Memahami: Peserta didik secara berkelompok menerima sebuah dataset yang telah bersih (misalnya, data penjualan produk, data demografi lokal). Mereka berdiskusi untuk mengidentifikasi pertanyaan-pertanyaan yang bisa dijawab dari data tersebut dan merencanakan strategi analisis untuk menemukan pola atau tren yang menarik.

Mengaplikasi: Setiap kelompok melakukan analisis data sederhana menggunakan alat bantu (misalnya, spreadsheet atau aplikasi statistik dasar) untuk mencari pola, tren, atau hubungan antar variabel. Mereka kemudian menginterpretasikan hasil analisis tersebut untuk menjawab pertanyaan-pertanyaan yang telah dirumuskan dan merumuskan kesimpulan atau rekomendasi berdasarkan data.

Merefleksi: Kelompok mempresentasikan temuan awal analisis mereka dan mendapatkan masukan dari kelompok lain serta guru. Guru mengarahkan diskusi untuk memastikan interpretasi data yang logis dan relevan.

Penutup: Peserta didik dan guru merefleksikan proses analisis data yang telah dilakukan. Guru memberikan semangat untuk melanjutkan proyek analisis data di pertemuan berikutnya dan mengingatkan pentingnya kolaborasi. Doa penutup dipimpin oleh salah satu peserta didik.

Pertemuan 4 — Project-Based Learning

Tujuan: Menyajikan hasil analisis data secara lisan dan tertulis dengan jelas dan persuasif.

Kegiatan awal: Guru menyapa dan mengajak berdoa, memeriksa kehadiran. Guru mengingatkan kembali proyek analisis data yang sedang berjalan dan bertanya 'Bagaimana cara terbaik agar orang lain memahami hasil analisis data kita?' untuk memantik diskusi tentang presentasi data. Guru menyampaikan tujuan pembelajaran hari ini yaitu menyajikan hasil analisis data secara jelas dan persuasif, sekaligus menjelaskan bahwa hari ini adalah penyelesaian proyek dan presentasi.
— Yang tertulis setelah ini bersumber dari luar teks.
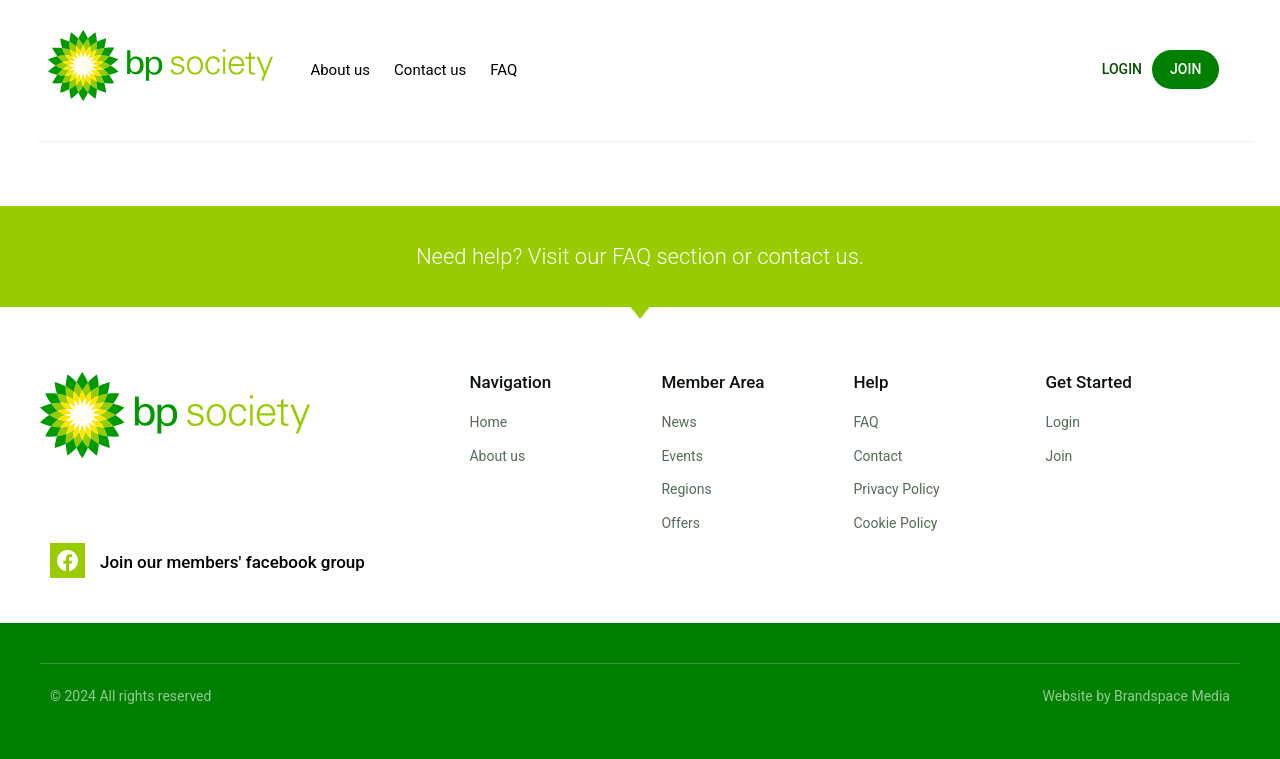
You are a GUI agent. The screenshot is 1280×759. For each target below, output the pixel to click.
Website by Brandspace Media (1136, 696)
Memahami: Peserta didik dalam kelompok berdiskusi tentang cara terbaik untuk mengkomunikasikan hasil analisis data mereka. Mereka merencanakan struktur presentasi, memilih visualisasi yang paling efektif, dan menyiapkan narasi yang mendukung temuan mereka.

Mengaplikasi: Setiap kelompok menyelesaikan proyek analisis data mereka, menyusun laporan singkat atau poster digital, dan mempersiapkan presentasi lisan. Mereka menyajikan hasil analisis data mereka di depan kelas, menjelaskan metodologi, temuan, dan rekomendasi yang mereka buat.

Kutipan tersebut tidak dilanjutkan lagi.